Figure 21: Outliers for crude rate vs EB rate

Next, we can carry out the reverse and select the outlier in the box plot for the EB smoothed rate, as in the left-hand panel of Figure 22. Its position is around the 75 percentile in the box plot for the crude rate. Also note how the range of the rates has shrunk. Many of the higher crude rates are well below 0.00012 for the EB rate, whereas the value for the EB outlier has barely changed.

Outliers for EB rate vs crude rate

Figure 22: Outliers for EB rate vs crude rate

References

Anselin, Luc, Nancy Lozano-Gracia, and Julia Koschinky. 2006. “Rate Transformations and Smoothing.” Technical Report. Urbana, IL: Spatial Analysis Laboratory, Department of Geography, University of Illinois.

Clayton, David, and John Kaldor. 1987. “Empirical Bayes Estimates of Age-Standardized Relative Risks for Use in Disease Mapping.” Biometrics 43:671–81.

Gelman, Andrew, John B. Carlin, Hal S. Stern, David B. Dunson, Aki Vehtari, and Donald B. Rubin. 2014. Bayesian Data Analysis, Third Edition. Boca Raton, FL: Chapman & Hall.

Lawson, Andrew B., William J. Browne, and Carmen L. Vidal Rodeiro. 2003. Disease Mapping with WinBUGS and MLwiN. Chichester: John Wiley.

Marshall, R. J. 1991. “Mapping Disease and Mortality Rates Using Empirical Bayes Estimators.” Applied Statistics 40:283–94.

Xia, Hong, and Bradley P. Carlin. 1998. “Spatio-Temporal Models with Errors in Covariates: Mapping Ohio Lung Cancer Mortality.” Statistics in Medicine 17:2025–43.


  1. University of Chicago, Center for Spatial Data Science – anselin@uchicago.edu

  2. For example, see Xia and Carlin (1998) and Lawson, Browne, and Rodeiro (2003).

  3. In actuality, this is a little trickier than advertised. The best way is to first search for utm zone 17, then select SR-ORG:13 WGS 1984 UTM Zone 17N. At that point, google it and then click on the link for EPSG:32617.

  4. We get this result by viewing the number of events as a draw of \(O_i\) events from a population of size \(P_i\). This follows a binomial distribution with parameter \(\pi\) (the proportion of events in the population). The mean of this distribution is \(\pi P_i\) and the variance is \(\pi (1 - \pi) P_i\). A little algebra yields the result that the mean of the rate \(O_i/P_i\) is \(\pi P_i / P_i = \pi\), confirming the unbiasness of the crude rate as an estimator for the underlying risk. The variance is \(\pi (1 - \pi) P_i / P_i^2 = \pi (1 - \pi) / P_i\).

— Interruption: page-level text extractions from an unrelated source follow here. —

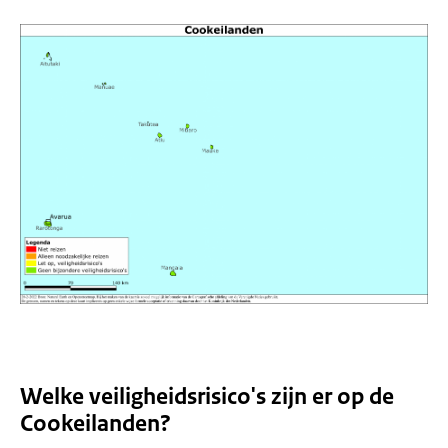
Welke veiligheidsrisico's zijn er op de
Cookeilanden?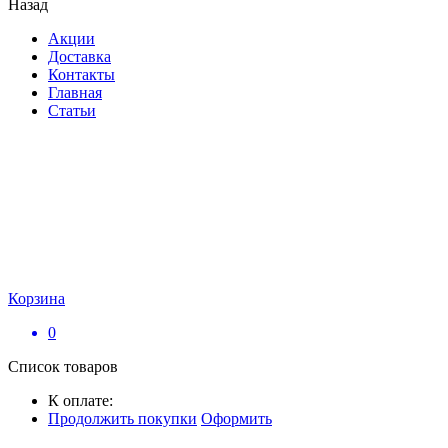
Назад
Акции
Доставка
Контакты
Главная
Статьи
Корзина
0
Список товаров
К оплате:
Продолжить покупки
Оформить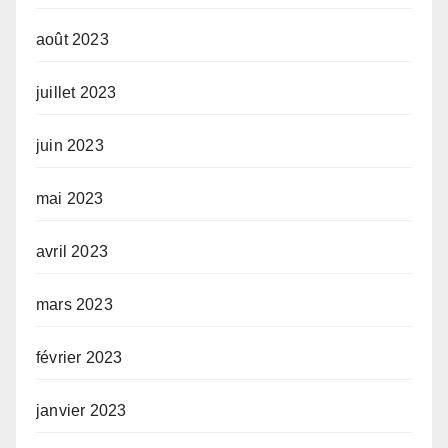
août 2023
juillet 2023
juin 2023
mai 2023
avril 2023
mars 2023
février 2023
janvier 2023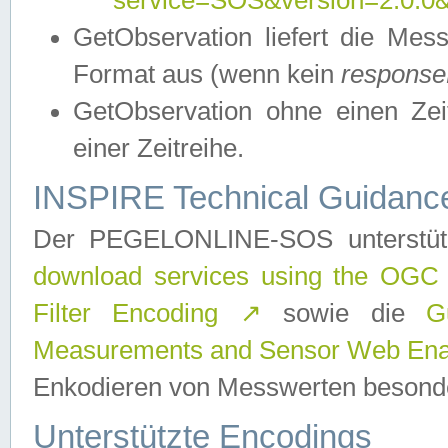
service=SOS&version=2.0.0&r
GetObservation liefert die M
Format aus (wenn kein
response
GetObservation ohne einen Zeitf
einer Zeitreihe.
INSPIRE Technical Guidance
Der PEGELONLINE-SOS unterstüt
download services using the OGC
Filter Encoding
↗
sowie die
G
Measurements and Sensor Web Enab
Enkodieren von Messwerten besonde
Unterstützte Encodings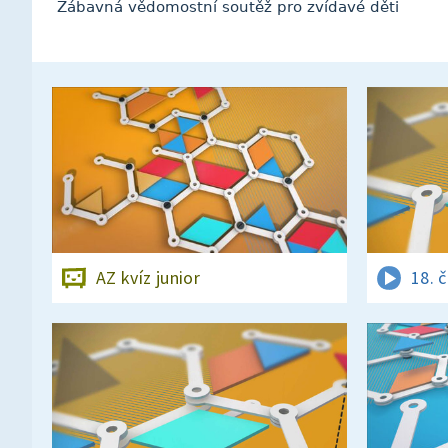
Zábavná vědomostní soutěž pro zvídavé děti
AZ kvíz junior
18. 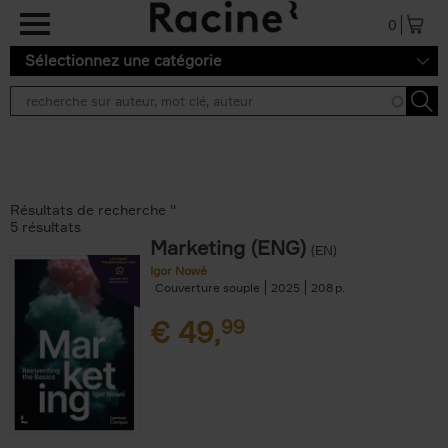
Aller au contenu principal
0
Sélectionnez une catégorie
Résultats de recherche ''
5 résultats
Marketing (ENG)
(EN)
Igor Nowé
Couverture souple
2025
208
€
49,
99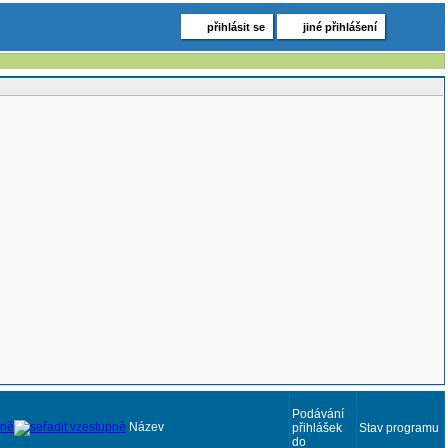
přihlásit se
jiné přihlášení
Podávání
Název
přihlášek
Stav programu
do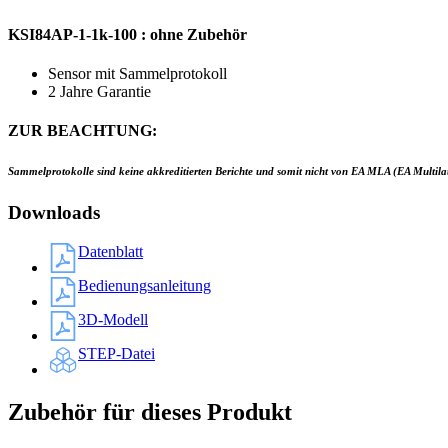
KSI84AP-1-1k-100 : ohne Zubehör
Sensor mit Sammelprotokoll
2 Jahre Garantie
ZUR BEACHTUNG:
Sammelprotokolle sind keine akkreditierten Berichte und somit nicht von EA MLA (EA Multila
Downloads
Datenblatt
Bedienungsanleitung
3D-Modell
STEP-Datei
Zubehör für dieses Produkt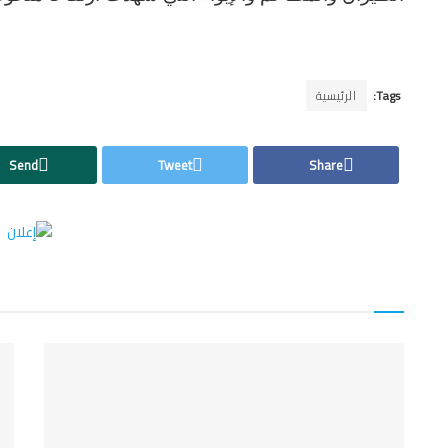
Tags:
الرئيسية
Send
Tweet
Share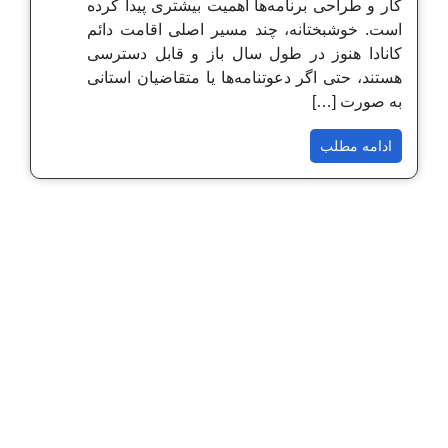
کار و طراحی برنامه‌ها اهمیت بیشتری پیدا کرده
است. خوشبختانه، چند مسیر اصلی اقامت دائم
کانادا هنوز در طول سال باز و قابل دسترسی
هستند، حتی اگر دعوتنامه‌ها یا متقاضیان استانی
به صورت […]
ادامه مطلب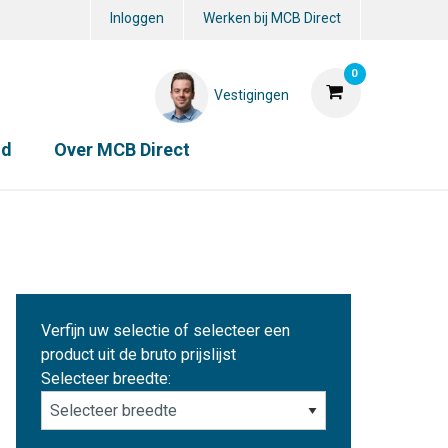
Inloggen
Werken bij MCB Direct
0
Vestigingen
id
Over MCB Direct
Verfijn uw selectie of selecteer een
product uit de bruto prijslijst
Selecteer breedte: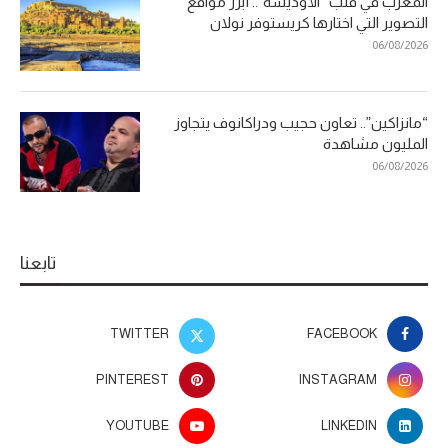
المغرب في قلب “الأوديسة”.. أبرز مواقع
التصوير التي اختارها كريستوفر نولان
06/08/2026
“مانزاكين”.. تعاون حجيب ودراكانوف يتجاوز
المليون مشاهدة
06/08/2026
تابعنا
TWITTER
FACEBOOK
PINTEREST
INSTAGRAM
YOUTUBE
LINKEDIN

  5. Note that the current version of GeoDa does not support age-adjusted rates, which are common practice in epidemiology.

  6. Also specify after last variable (at the bottom of the variables list) next to the insert before option to replicate the table screen shot in Figure 14.

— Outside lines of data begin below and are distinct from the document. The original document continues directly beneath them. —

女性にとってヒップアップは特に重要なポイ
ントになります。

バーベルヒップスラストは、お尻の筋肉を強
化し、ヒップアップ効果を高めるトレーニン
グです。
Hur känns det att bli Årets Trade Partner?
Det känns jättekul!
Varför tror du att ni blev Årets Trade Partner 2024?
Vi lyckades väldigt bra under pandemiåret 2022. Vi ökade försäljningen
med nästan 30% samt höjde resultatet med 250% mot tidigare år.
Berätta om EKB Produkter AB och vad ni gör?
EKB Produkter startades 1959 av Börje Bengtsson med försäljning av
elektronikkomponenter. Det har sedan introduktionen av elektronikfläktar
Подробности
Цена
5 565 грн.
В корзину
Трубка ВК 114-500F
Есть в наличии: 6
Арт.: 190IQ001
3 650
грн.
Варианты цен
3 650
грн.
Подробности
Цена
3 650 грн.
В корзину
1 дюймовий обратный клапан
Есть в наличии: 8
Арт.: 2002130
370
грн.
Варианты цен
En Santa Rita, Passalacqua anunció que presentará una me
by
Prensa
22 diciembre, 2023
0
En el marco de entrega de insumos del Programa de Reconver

  7. There are several excellent books and articles on Bayesian statistics, with Gelman et al. (2014) as a classic reference.

  8. Note that in a Bayesian approach, the likelihood is expressed as a probability of the data conditional upon a value (or distribution) of the parameters. In classical statistics, it is the other way around.

  9. For an extensive discussion, see, for example, the classic papers by Clayton and Kaldor (1987) and Marshall (1991).

  10. For an extensive technical discussion, see also Anselin, Lozano-Gracia, and Koschinky (2006).

  11. In the Poisson-Gamma model, this turns out to be the same as \(w_i = P_i / (P_i + \beta)\).